After the war ended, Miller was involved with the founding of the Air University at Maxwell Field as its assistant chief of staff for operations, and then, in March 1946, as the chief of the plans division of the academic staff. His substantive rank was major from 12 June 1947, but he became a colonel in the United States Air Force on 2 April 1948. From August 1948 to June 1949 he was a student at the USAF Air War College there.
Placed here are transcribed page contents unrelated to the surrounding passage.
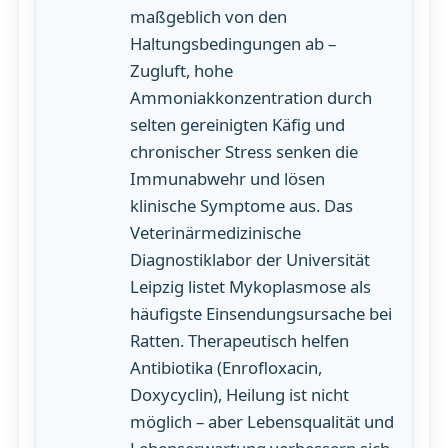
maßgeblich von den
Haltungsbedingungen ab –
Zugluft, hohe
Ammoniakkonzentration durch
selten gereinigten Käfig und
chronischer Stress senken die
Immunabwehr und lösen
klinische Symptome aus. Das
Veterinärmedizinische
Diagnostiklabor der Universität
Leipzig listet Mykoplasmose als
häufigste Einsendungsursache bei
Ratten. Therapeutisch helfen
Antibiotika (Enrofloxacin,
Doxycyclin), Heilung ist nicht
möglich – aber Lebensqualität und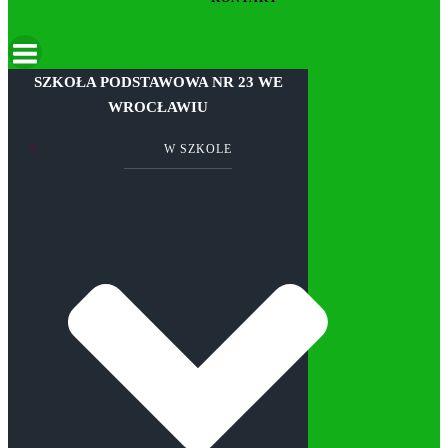
SZKOŁA PODSTAWOWA NR 23 WE
WROCŁAWIU
W SZKOLE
He then went to Washington, DC, where he worked in the office of the deputy chief of staff for materiel at United States Air Force headquarters.

Miller was promoted to brigadier general in 1951. In June 1953 he went to the United Kingdom as commander of Northern Air Material Area (Europe), with its headquarters in Burtonwood, England. He was promoted to major general in 1956. The commander of the Air Research and Development Command, General Thomas S. Power selected Miller to command the Arnold Engineering Development Center (AEDC) in Tullahoma, Tennessee. This was an unusual appointment in that Miller had no engineering background, but what was required at the time was someone to streamline the organization.

In 1960, Miller became the deputy commander of the Air University at what was now Maxwell Air Force Base. On 1 August 1961, he became its commander, with the rank of lieutenant general. In this role he improved instructional techniques, expanded the curricula, introduced tuition assistance for Air Force ROTC students, expanded the reach of the Air University by establishing associate degree courses at other Air Force bases, and instituted a degree completion program in cooperation with George Washington University. His tenure ended on 31 December 1963, and he officially retired from the USAF on 1 January 1964.

==Death==
Miller was diagnosed with lung cancer in 1987, although he had given up smoking forty years before. He died on 14 May 1988, and was buried in Arlington National Cemetery.